Postrach nocy
Wampiry wracają do formy, ale łatwo nie jest. Popkultura starła je na proch, z którego powstały postaci pokroju Edwarda Cullena niezapośredniczone ani w wizerunku hedonistycznej arystokracji, ani w portretach nieokiełznanych bestii, wiedzionych wyłącznie instynktem. Scenarzyści remake'u "Postrachu nocy" z 1985 stroją sobie żarty z sagi Stephanie Meyer, a ich tęskny wzrok wędruje w stronę "ejtisowych" wampirów z dzisiejszej perspektywy retroseksualnych, reprezentujących czasy, gdy kino klasy B widziało w krwiopijcach buntowników spokrewnionych z gwiazdami rocka.
Wampir Jerry, który razem z twarzą Colina Farrella przejmuje bagaż jego "rebelianckich" doświadczeń, żłopie piwo, chodzi w przepoconym podkoszulku, ma duży samochód i wie, gdzie na ogródku szukać rur z gazem. Na nowym terenie łownym spotyka jednak godnego przeciwnika. Choć mieszkający w sąsiedztwie nastolatek Charlie ma spojrzenie przestraszonego kundelka i wciąż jest prawiczkiem, pomysłowości mu nie brakuje. Ich starcie przeniesie się z przedmieść Las Vegas do samego królestwa rozpusty, a stawka będzie wysoka Jerry to nie tylko potwór obleczony w ludzką skórę, ale i samiec czyhający na "niepokalaną" dziewczynę Charliego Amy.

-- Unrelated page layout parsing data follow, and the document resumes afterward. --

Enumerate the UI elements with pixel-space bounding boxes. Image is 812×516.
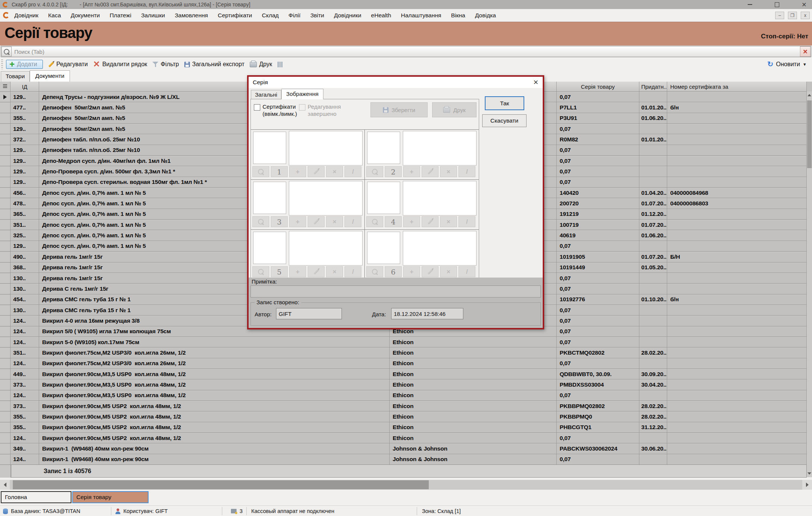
scroll-down-icon[interactable] bbox=[807, 470, 812, 477]
cancel-button[interactable]: Скасувати bbox=[482, 114, 527, 127]
table-row[interactable]: 349.. Викрил-1 (W9468) 40мм кол-реж 90см… bbox=[0, 443, 812, 454]
menu-item[interactable]: Довідка bbox=[470, 12, 501, 18]
slot-clear-button[interactable]: / bbox=[345, 166, 361, 177]
note-input[interactable] bbox=[250, 285, 541, 297]
tab-tovary[interactable]: Товари bbox=[1, 71, 30, 82]
horizontal-scroll-thumb[interactable] bbox=[13, 480, 429, 489]
menu-item[interactable]: Залишки bbox=[136, 12, 170, 18]
table-row[interactable]: 124.. Викрил фиолет.90см,М3,5 USP0 кол.и… bbox=[0, 390, 812, 401]
table-row[interactable]: 373.. Викрил фиолет.90см,М3,5 USP0 кол.и… bbox=[0, 379, 812, 390]
header-id[interactable]: ІД bbox=[11, 82, 39, 91]
columns-button[interactable] bbox=[278, 62, 282, 67]
slot-add-button[interactable]: + bbox=[289, 266, 306, 277]
chevron-down-icon[interactable]: ▼ bbox=[803, 62, 807, 67]
author-field[interactable] bbox=[276, 308, 342, 319]
certificates-checkbox[interactable]: Сертифікати (ввімк./вимк.) bbox=[254, 103, 297, 117]
table-row[interactable]: 355.. Викрил фиолет.90см,М5 USP2 кол.игл… bbox=[0, 411, 812, 422]
mdi-restore-icon[interactable]: ❐ bbox=[788, 12, 797, 19]
table-row[interactable]: 355.. Викрил фиолет.90см,М5 USP2 кол.игл… bbox=[0, 422, 812, 433]
menu-item[interactable]: Сертифікати bbox=[213, 12, 257, 18]
menu-item[interactable]: Довідник bbox=[9, 12, 43, 18]
slot-add-button[interactable]: + bbox=[403, 166, 420, 177]
bottom-tab-seriya-tovaru[interactable]: Серія товару bbox=[72, 491, 149, 503]
ok-button[interactable]: Так bbox=[485, 96, 524, 110]
slot-clear-button[interactable]: / bbox=[458, 266, 475, 277]
search-input[interactable] bbox=[12, 48, 800, 55]
refresh-button[interactable]: ↻ Оновити ▼ bbox=[767, 60, 807, 68]
table-row[interactable]: 124.. Викрил 5-0 (W9105) кол.17мм 75см E… bbox=[0, 337, 812, 348]
menu-item[interactable]: Замовлення bbox=[170, 12, 213, 18]
horizontal-scrollbar[interactable] bbox=[0, 480, 812, 490]
table-row[interactable]: 124.. Викрил фиолет.75см,М2 USP3/0 кол.и… bbox=[0, 358, 812, 369]
slot-zoom-button[interactable] bbox=[366, 216, 383, 227]
edit-button[interactable]: Редагувати bbox=[48, 61, 88, 68]
menu-item[interactable]: eHealth bbox=[366, 12, 396, 18]
slot-zoom-button[interactable] bbox=[366, 166, 383, 177]
slot-add-button[interactable]: + bbox=[289, 216, 306, 227]
mdi-close-icon[interactable]: x bbox=[801, 12, 810, 19]
date-field[interactable] bbox=[391, 308, 463, 319]
save-button[interactable]: Зберегти bbox=[370, 102, 428, 117]
scroll-up-icon[interactable] bbox=[807, 91, 812, 99]
scroll-right-icon[interactable] bbox=[802, 480, 812, 490]
dialog-close-icon[interactable]: × bbox=[533, 77, 538, 87]
tab-dokumenty[interactable]: Документи bbox=[30, 70, 70, 82]
slot-clear-button[interactable]: / bbox=[458, 216, 475, 227]
menu-item[interactable]: Каса bbox=[43, 12, 66, 18]
delete-row-button[interactable]: ✕ Видалити рядок bbox=[93, 61, 147, 68]
toolbar-grip[interactable] bbox=[1, 59, 3, 69]
scroll-left-icon[interactable] bbox=[0, 480, 10, 490]
slot-zoom-button[interactable] bbox=[366, 266, 383, 277]
menu-item[interactable]: Вікна bbox=[446, 12, 470, 18]
editing-done-checkbox[interactable]: Редагування завершено bbox=[299, 103, 341, 117]
slot-delete-button[interactable]: × bbox=[440, 266, 457, 277]
slot-edit-button[interactable] bbox=[308, 216, 325, 227]
slot-edit-button[interactable] bbox=[308, 166, 325, 177]
menu-item[interactable]: Налаштування bbox=[396, 12, 446, 18]
slot-delete-button[interactable]: × bbox=[326, 266, 343, 277]
slot-edit-button[interactable] bbox=[422, 166, 439, 177]
table-row[interactable]: 373.. Викрил фиолет.90см,М5 USP2 кол.игл… bbox=[0, 401, 812, 411]
filter-button[interactable]: Фільтр bbox=[152, 61, 179, 68]
add-button[interactable]: + Додати bbox=[6, 60, 43, 69]
export-button[interactable]: Загальний експорт bbox=[184, 61, 244, 68]
slot-delete-button[interactable]: × bbox=[326, 166, 343, 177]
vertical-scrollbar[interactable] bbox=[807, 91, 812, 477]
slot-delete-button[interactable]: × bbox=[440, 216, 457, 227]
menu-item[interactable]: Склад bbox=[257, 12, 284, 18]
slot-edit-button[interactable] bbox=[422, 216, 439, 227]
menu-item[interactable]: Філії bbox=[284, 12, 305, 18]
slot-delete-button[interactable]: × bbox=[440, 166, 457, 177]
bottom-tab-holovna[interactable]: Головна bbox=[1, 491, 71, 503]
vertical-scroll-thumb[interactable] bbox=[807, 100, 812, 168]
table-row[interactable]: 124.. Викрил-1 (W9468) 40мм кол-реж 90см… bbox=[0, 454, 812, 465]
mdi-minimize-icon[interactable]: – bbox=[775, 12, 784, 19]
close-icon[interactable]: ✕ bbox=[799, 1, 809, 8]
menu-item[interactable]: Звіти bbox=[305, 12, 329, 18]
header-series[interactable]: Серія товару bbox=[557, 82, 639, 91]
slot-add-button[interactable]: + bbox=[289, 166, 306, 177]
slot-edit-button[interactable] bbox=[422, 266, 439, 277]
menu-item[interactable]: Платежі bbox=[105, 12, 136, 18]
checkbox-box-icon[interactable] bbox=[299, 104, 305, 111]
dialog-tab-zobrazhennia[interactable]: Зображення bbox=[281, 89, 323, 99]
print-button[interactable]: Друк bbox=[250, 61, 272, 68]
table-row[interactable]: 351.. Викрил фиолет.75см,М2 USP3/0 кол.и… bbox=[0, 348, 812, 358]
slot-clear-button[interactable]: / bbox=[458, 166, 475, 177]
restore-icon[interactable] bbox=[772, 1, 782, 8]
menu-item[interactable]: Довідники bbox=[329, 12, 366, 18]
header-selector-cell[interactable] bbox=[0, 82, 11, 91]
slot-zoom-button[interactable] bbox=[252, 266, 269, 277]
header-expiry[interactable]: Придатн... bbox=[639, 82, 667, 91]
slot-edit-button[interactable] bbox=[308, 266, 325, 277]
search-clear-button[interactable]: × bbox=[800, 46, 810, 57]
header-certificate[interactable]: Номер сертифіката за bbox=[667, 82, 807, 91]
slot-clear-button[interactable]: / bbox=[345, 266, 361, 277]
dialog-print-button[interactable]: Друк bbox=[432, 102, 477, 117]
table-row[interactable]: 124.. Викрил фиолет.90см,М5 USP2 кол.игл… bbox=[0, 433, 812, 443]
table-row[interactable]: 449.. Викрил фиолет.90см,М3,5 USP0 кол.и… bbox=[0, 369, 812, 379]
slot-clear-button[interactable]: / bbox=[345, 216, 361, 227]
slot-add-button[interactable]: + bbox=[403, 216, 420, 227]
slot-add-button[interactable]: + bbox=[403, 266, 420, 277]
minimize-icon[interactable] bbox=[745, 1, 755, 8]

Wyłożona trochę zbyt dosłownie seksualna metafora jest najsłabszym elementem filmu. Na szczęście konfrontacja zakutanego w saperski strój bohatera z Jerrym w rozchełstanej koszuli, któremu wampirzyca spija krew z piersi, to jedna z niewielu scen, w których Craig Gillespie pracuje retorycznym łomem. Autor "Wszystkich wcieleń Tary" i "Miłości Larsa" sensownie uwspółcześnia trącący myszką, kampowy oryginał Toma Hollanda i rozkłada akcenty tak, aby zadowolić entuzjastów horrorów z komediową nutą. Jest tu wszystko, czego oczekujemy od niezobowiązującej rozrywki: naszpikowane humorem dialogi, niegłupi morał, rozerotyzowany Farrell i seksowna Poots, kilka nakręconych z werwą scen pościgów i ucieczek, wreszcie drugoplanowa rola, za którą należy się oscarowa nominacja. Tym razem padło na Davida Tennanta, gwiazdę "Doktora Who", który kradnie Farrellowi i Yelchinowi każdą wspólną scenę. Jego Peter Vincent, krzyżówka Russella Branda z tchórzliwą i zblazowaną wersją doktora Van Helsinga, jest nie tylko źródłem ekranowego komizmu, ale również uzasadnia sens reaktywowania ramotki Hollanda. To pastisz odbity w lustrze pastiszu a taką umiejętność filmowcy muszą wyssać z krwią matki.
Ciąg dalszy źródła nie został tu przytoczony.